The following are examples of using these methods in LINQ queries.
Get entities at a given level in the tree
The following query uses GetLevel
to return all halflings at a given level in the family tree:
var generation = await context.Halflings.Where(halfling => halfling.PathFromPatriarch.GetLevel() == level).ToListAsync();
This translates to the following SQL:
SELECT [h].[Id], [h].[Name], [h].[PathFromPatriarch], [h].[YearOfBirth]
FROM [Halflings] AS [h]
WHERE [h].[PathFromPatriarch].GetLevel() = @__level_0
Running this in a loop we can get the halflings for every generation:
Generation 0: Balbo
Generation 1: Mungo, Pansy, Ponto, Largo, Lily
Generation 2: Bungo, Belba, Longo, Linda, Bingo, Rosa, Polo, Fosco
Generation 3: Bilbo, Otho, Falco, Posco, Prisca, Dora, Drogo, Dudo
Generation 4: Lotho, Poppy, Ponto, Porto, Peony, Frodo, Daisy
Generation 5: Angelica
Get the direct ancestor of an entity
The following query uses GetAncestor
to find the direct ancestor of a halfling, given that halfling's name:
async Task<Halfling?> FindDirectAncestor(string name)
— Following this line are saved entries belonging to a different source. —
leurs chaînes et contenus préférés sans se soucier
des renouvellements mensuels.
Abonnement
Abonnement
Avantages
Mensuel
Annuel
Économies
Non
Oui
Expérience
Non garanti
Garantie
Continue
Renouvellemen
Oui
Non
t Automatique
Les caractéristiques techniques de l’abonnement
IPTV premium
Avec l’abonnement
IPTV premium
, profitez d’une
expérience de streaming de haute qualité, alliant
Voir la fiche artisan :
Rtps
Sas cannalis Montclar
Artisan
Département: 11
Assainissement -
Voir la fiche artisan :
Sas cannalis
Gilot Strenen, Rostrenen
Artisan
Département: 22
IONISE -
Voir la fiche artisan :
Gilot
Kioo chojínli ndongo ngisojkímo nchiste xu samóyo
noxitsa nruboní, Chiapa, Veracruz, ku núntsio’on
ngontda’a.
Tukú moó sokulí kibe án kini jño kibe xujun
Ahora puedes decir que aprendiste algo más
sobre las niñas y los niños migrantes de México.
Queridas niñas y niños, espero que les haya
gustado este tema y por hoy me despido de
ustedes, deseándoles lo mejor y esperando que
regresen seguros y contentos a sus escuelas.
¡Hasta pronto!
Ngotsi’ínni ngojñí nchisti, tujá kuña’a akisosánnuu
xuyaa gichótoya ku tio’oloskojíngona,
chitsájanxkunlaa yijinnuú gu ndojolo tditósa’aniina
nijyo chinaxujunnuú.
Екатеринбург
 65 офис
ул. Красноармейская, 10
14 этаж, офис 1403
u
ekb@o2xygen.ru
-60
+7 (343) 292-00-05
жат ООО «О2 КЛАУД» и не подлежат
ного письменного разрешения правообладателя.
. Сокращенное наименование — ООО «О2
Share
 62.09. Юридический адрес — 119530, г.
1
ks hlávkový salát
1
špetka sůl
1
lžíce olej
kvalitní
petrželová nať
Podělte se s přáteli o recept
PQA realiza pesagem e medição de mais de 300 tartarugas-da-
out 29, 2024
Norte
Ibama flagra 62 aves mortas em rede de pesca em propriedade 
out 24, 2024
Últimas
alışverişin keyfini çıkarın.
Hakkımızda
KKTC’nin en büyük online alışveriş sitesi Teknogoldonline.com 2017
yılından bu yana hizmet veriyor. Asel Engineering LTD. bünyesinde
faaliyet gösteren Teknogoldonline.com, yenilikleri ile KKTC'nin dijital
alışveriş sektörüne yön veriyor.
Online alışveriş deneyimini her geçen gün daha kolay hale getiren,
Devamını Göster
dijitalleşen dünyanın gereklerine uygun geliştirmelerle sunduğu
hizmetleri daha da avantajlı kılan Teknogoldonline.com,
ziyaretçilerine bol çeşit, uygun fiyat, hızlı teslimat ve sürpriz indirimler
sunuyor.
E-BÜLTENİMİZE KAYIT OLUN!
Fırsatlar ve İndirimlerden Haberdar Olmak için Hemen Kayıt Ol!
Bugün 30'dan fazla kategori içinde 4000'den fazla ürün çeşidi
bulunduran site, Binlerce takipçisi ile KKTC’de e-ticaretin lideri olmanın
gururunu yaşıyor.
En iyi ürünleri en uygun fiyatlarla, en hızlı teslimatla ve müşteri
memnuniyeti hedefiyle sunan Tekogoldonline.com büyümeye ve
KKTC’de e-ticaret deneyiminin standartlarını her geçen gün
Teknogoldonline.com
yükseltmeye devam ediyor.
=> await context.Halflings
.SingleOrDefaultAsync(
ancestor => ancestor.PathFromPatriarch == context.Halflings
.Single(descendent => descendent.Name == name).PathFromPatriarch
.GetAncestor(1));
This translates to the following SQL:
SELECT TOP(2) [h].[Id], [h].[Name], [h].[PathFromPatriarch], [h].[YearOfBirth]
FROM [Halflings] AS [h]
WHERE [h].[PathFromPatriarch] = (
SELECT TOP(1) [h0].[PathFromPatriarch]
FROM [Halflings] AS [h0]
WHERE [h0].[Name] = @__name_0).GetAncestor(1)
Running this query for the halfling "Bilbo" returns "Bungo".
Get the direct descendants of an entity
The following query also uses GetAncestor
, but this time to find the direct descendants of a halfling, given that halfling's name:
IQueryable<Halfling> FindDirectDescendents(string name)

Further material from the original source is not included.